From Eliot Ness to Eliot Spitzer

Posted by Joseph Bottum on March 11, 2008, 2:57 AM

In case you’ve been asleep the last twenty-four hours, here’s the news: New York’s crusading populist Democratic governor, the once-high-flying Eliot Spitzer, has been identified as “Client Number Nine” in the indictment of an international prostitution ring.

MSNBC is typical in the way it points out the hypocrisy involved: “Spitzer, 48, built his political legacy on rooting out corruption, including several headline-making battles with Wall Street while serving as attorney general. He stormed into the governor’s office in 2006 with a historic share of the vote, vowing to continue his no-nonsense approach to fixing one of the nation’s worst governments. Time magazine had named him ‘Crusader of the Year’ when he was attorney general and the tabloids proclaimed him ‘Eliot Ness.’”

Ah, well. Hypocrisy is almost the only moral storyline the media knows how to present any more, but there is some payback due the man. “Is schadenfreude a sin?” asks the law blogger Stephen Bainbridge. “If so, I’m sinning big time today.”

One under-remarked piece of the story is that Spitzer didn’t exactly get caught in a whorehouse raid. Apparently, the prostitution ring was busted because of Spitzer: His weird financial machinations got his bank transfers reported to the IRS, who told the FBI that they suspected he was paying bribes. The feds then got a wiretap and followed it on to the owners of the prostitution ring, who have now been indicted.

It’s a sad day when surveillance of the customers leads to the arrest of the sellers—when the pimps are more careful than the johns. And somehow, I don’t think the pimps are very happy with Eliot Spitzer right now. Good luck talking them out of testifying against you, governor.

Vive la Différence

Posted by Robert T. Miller on March 11, 2008, 2:56 AM

It’s hard to bring sex and mathematics together, but I like a challenge, and so I direct your attention to this story in the UK Telegraph about the changing sexual habits of the French.

Yes, I know, other than for the math, who cares?—but stick with me for a moment. The story describes a recent study that reaches the following conclusion: “A woman’s average number of [sexual] partners has risen from under two in 1970 to over five today, while a man’s has remained the same for four decades, almost 13.”

What’s interesting about this claim is that it’s mathematically impossible. That is, if we leave aside cases of homosexuality and assume that the number of men is equal to the number of women, then the average number of sexual partners for men must exactly equal that for women. It’s mathematically impossible that the men have on average more partners than the women.

This isn’t hard to see. Define a coupling as an ordered pair—x,y—where x is a woman, y is a man, and x has had sexual intercourse with y. Then the average number of sexual partners for women is the total number of couplings divided by the number of women, and the average number of sexual partners for men is the total number of couplings divided by the number of men. Since the numerators here are the same—the total number of couplings—and since the denominators are the same too (we assumed there are as many men as women), it follows that the quotients are the same as well. The average number of sexual partners for men and for women are therefore the same.

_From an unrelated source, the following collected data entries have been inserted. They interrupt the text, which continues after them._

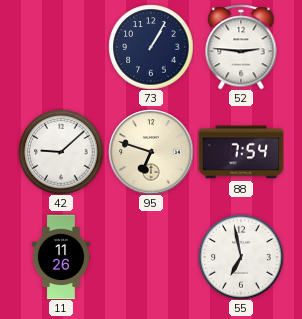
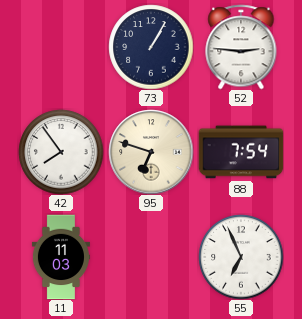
42: 9:08 -> 7:54
11: 11:26 -> 11:03
55: 6:58 -> 6:56
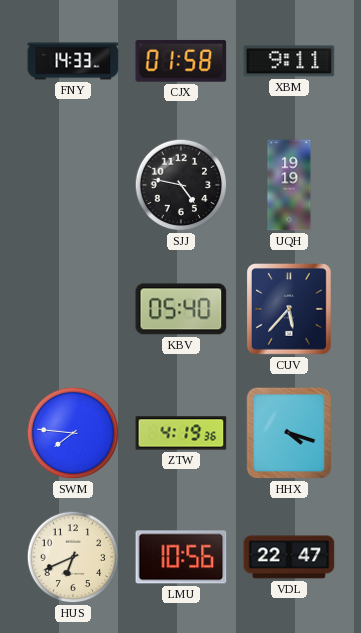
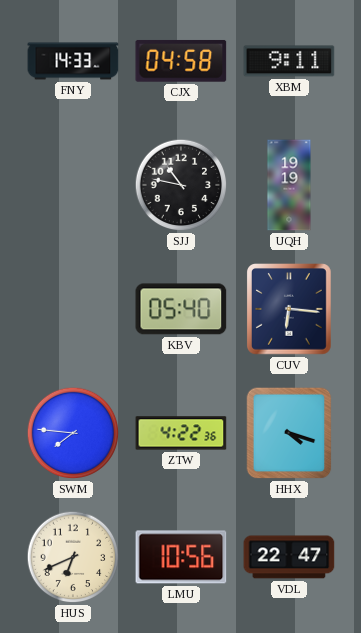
CJX: 01:58 -> 04:58
SJJ: 4:47 -> 10:47
CUV: 5:37 -> 6:16
ZTW: 4:19 -> 4:22
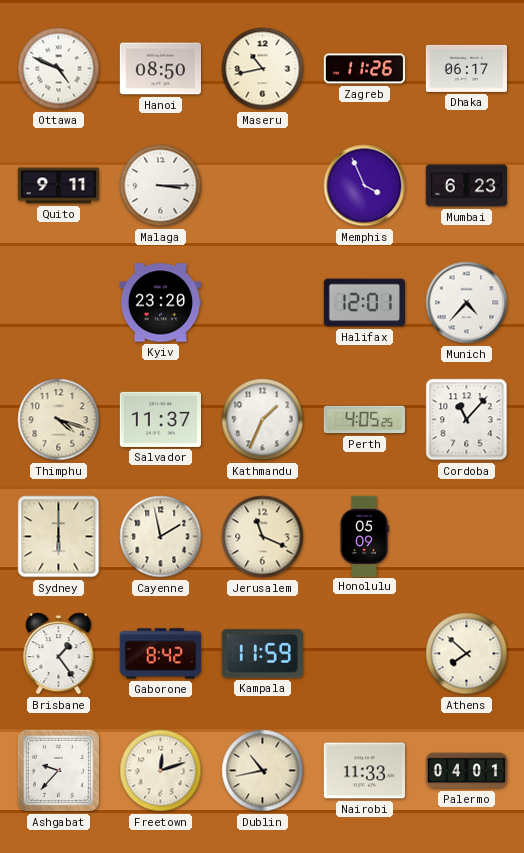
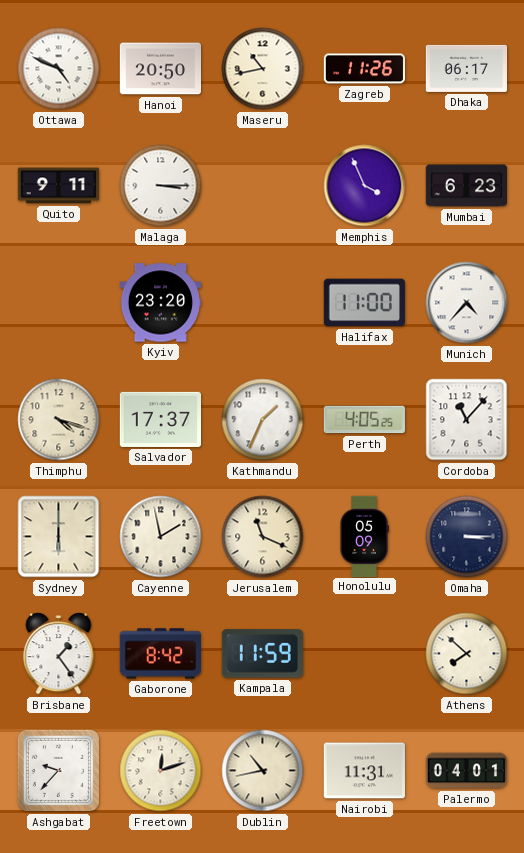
Hanoi: 08:50 -> 20:50
Halifax: 12:01 -> 11:00
Salvador: 11:37 -> 17:37
Omaha: none -> 3:15
Nairobi: 11:33 -> 11:31
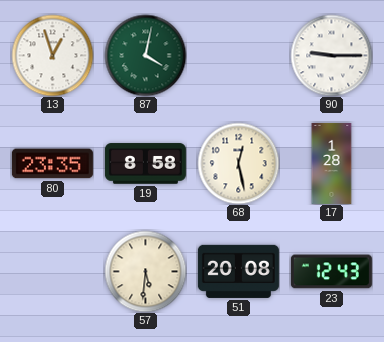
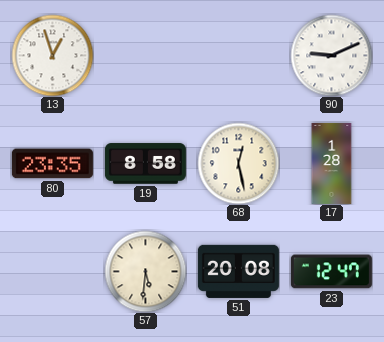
87: 4:02 -> none
90: 9:15 -> 9:11
23: 12:43 -> 12:47
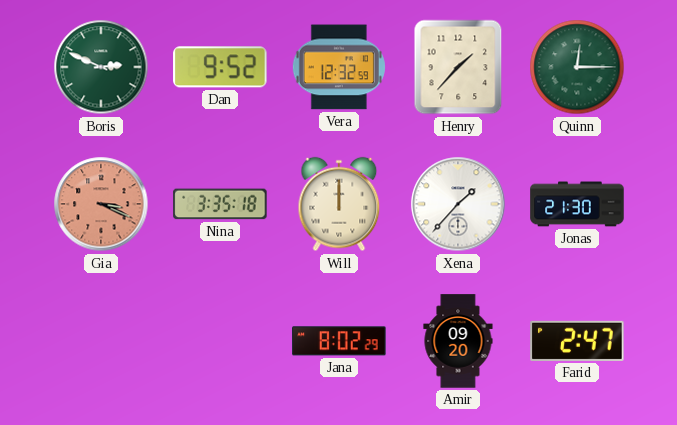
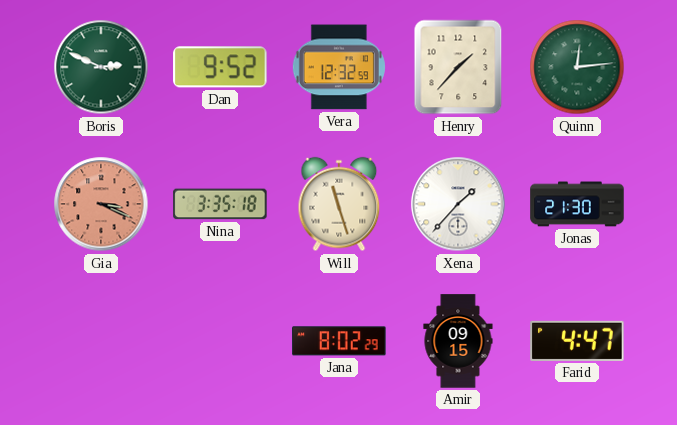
Quinn: 12:15 -> 12:14
Will: 12:00 -> 11:27
Amir: 09:20 -> 09:15
Farid: 2:47 -> 4:47
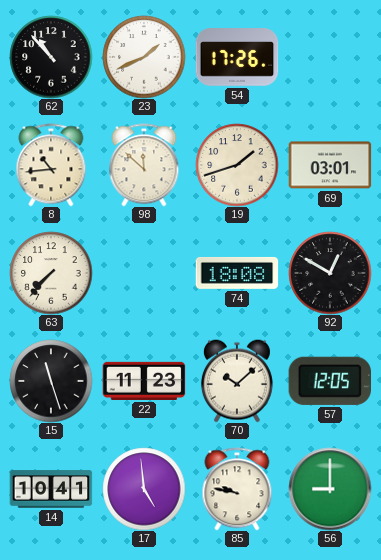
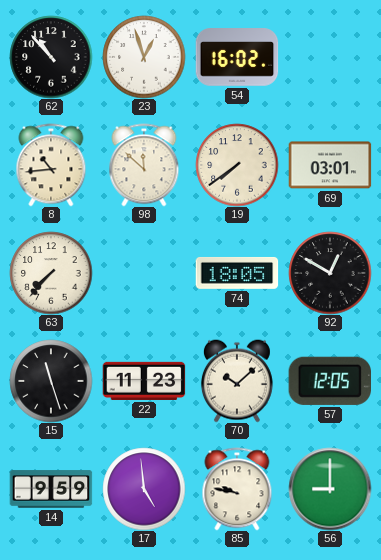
23: 1:41 -> 12:57
54: 17:26 -> 16:02
19: 1:42 -> 7:39
74: 18:08 -> 18:05
14: 10:41 -> 9:59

To illustrate, imagine that there are 100 men and 100 women, and 90 of the women are celibate, but the other 10 each copulate with all 100 of the men. If you think this means that the men have on average more sexual partners than the women, you haven’t been paying attention. Among the men, since each man has 10 partners, the men average 10 partners. Among the women, since 90 women each have zero partners and 10 women each have 100, the average is the sum of zero plus 1,000, all divided by 100, which is again an average of 10 partners. Or, to use the terminology from above, we have 1,000 couplings, and whether we divide that 1,000 by 100 men or by 100 women, we get an average of 10 sexual partners. (For those really interested in mathematics, the modes for the men and women do differ here: 10 for men, but zero for women.)

So what follows from this? Well, the authors of the study seem to think that it’s a great thing for sexual equality if French women are becoming as promiscuous as French men, so perhaps they’ll be happy to learn that, assuming promiscuity is properly measured by the average number of sexual partners, it’s bang-on certain that the women of France are as promiscuous as the men.

Of course, this has also been true in every other society that has ever existed, and a failure to excel at sexual promiscuity might be hard on the French ego. Not only do the Americans keep winning the Tour de France, but now it turns out that the French are no better sexually than, say, the Irish. Even worse, with French women reporting many fewer sexual partners than French men, it seems clear that the women are putting up a pretense of chastity while the men are bragging about non-existent sexual conquests.

The study thus seems to show that the French still harbor what may be thought traditional—even chauvinistic—attitudes about sexual promiscuity, i.e., that it’s good for him but not for her. That would be a bad job indeed and a grievous blow to France’s profound national commitment to liberté et égalité de sexualité, but, then again, if French women want to tell one set of lies about sex while French men want to tell another, perhaps the French would put the best face on it and say, vive la différence!